Indeed, the word pun has no direct equivalence in languages like Italian or French.
“You have to say ‘a play of words’ or ‘a game of words’.”
There are a few reasons for this, one is that English grammar is less complex than other languages, which according to Professor Hajek means “you don’t have to worry so much about the endings of words.”
It’s also full of homonyms – words that are completely unrelated but happen to have the same sound.
“This is a result of all the vocabulary we have inherited from Germanic, and all the vocabulary we’ve borrowed from French and Latin, which means it’s a lot easier to find words that sound the same, but whose meaning is different,” he says.

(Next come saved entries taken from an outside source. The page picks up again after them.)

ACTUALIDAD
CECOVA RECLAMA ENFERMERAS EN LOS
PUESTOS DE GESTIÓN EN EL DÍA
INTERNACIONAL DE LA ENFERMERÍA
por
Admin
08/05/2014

“They’re a lot more uncommon in a language like Italian. Although, there is a classic pun in Italian, and it’s ridiculous. It’s ‘un uomo entra in un caffè. Plop.’
“So, literally, that’s ‘A man walks into a cafe. Plop.’ But, this is a rare example of wordplay in the language where ‘café’ is also ‘coffee’. Hence, the plop sound at the end.”

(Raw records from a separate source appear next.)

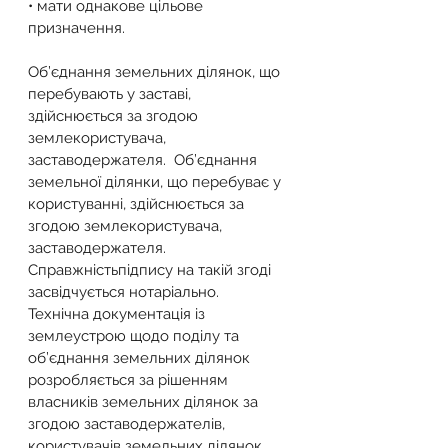
• мати однакове цільове 
призначення.
Об’єднання земельних ділянок, що 
перебувають у заставі, 
здійснюється за згодою 
землекористувача, 
заставодержателя.  Об’єднання 
земельної ділянки, що перебуває у 
користуванні, здійснюється за 
згодою землекористувача, 
заставодержателя. 
Справжністьпідпису на такій згоді 
засвідчується нотаріально.
Технічна документація із 
землеустрою щодо поділу та 
об’єднання земельних ділянок 
розробляється за рішенням 
власників земельних ділянок за 
згодою заставодержателів, 
користувачів земельних ділянок.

The sentence also reveals the elegant simplicity of a good pun, its final sound retrospectively announcing that what you’ve just heard is a joke.
They’ve been around for a while, and it seems likely that we’ll be stuck with puns for a while longer. But on top of everything else, they’re interlinked with a very human desire: they let us show off.
“My sense is that, especially in literary circles, it’s a demonstration of skill, basically,” Dr McInnis says.
“It’s one of those virtuoso talents of a dramatist or poet. There’s always been a vested interest in trying to show how clever you can be in finding a good pun.”